▸ **Records for this exercise**:

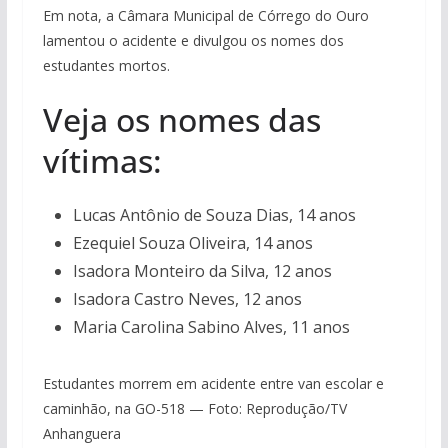
Em nota, a Câmara Municipal de Córrego do Ouro
lamentou o acidente e divulgou os nomes dos
estudantes mortos.
Veja os nomes das
vítimas:
Lucas Antônio de Souza Dias, 14 anos
Ezequiel Souza Oliveira, 14 anos
Isadora Monteiro da Silva, 12 anos
Isadora Castro Neves, 12 anos
Maria Carolina Sabino Alves, 11 anos
Estudantes morrem em acidente entre van escolar e
caminhão, na GO-518 — Foto: Reprodução/TV
Anhanguera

▸ **What you are asked to do**:
The word "acidente" may occur in lines of the records. Report how many such lines there are, giving only the number.

▸ **Exercise response**:
2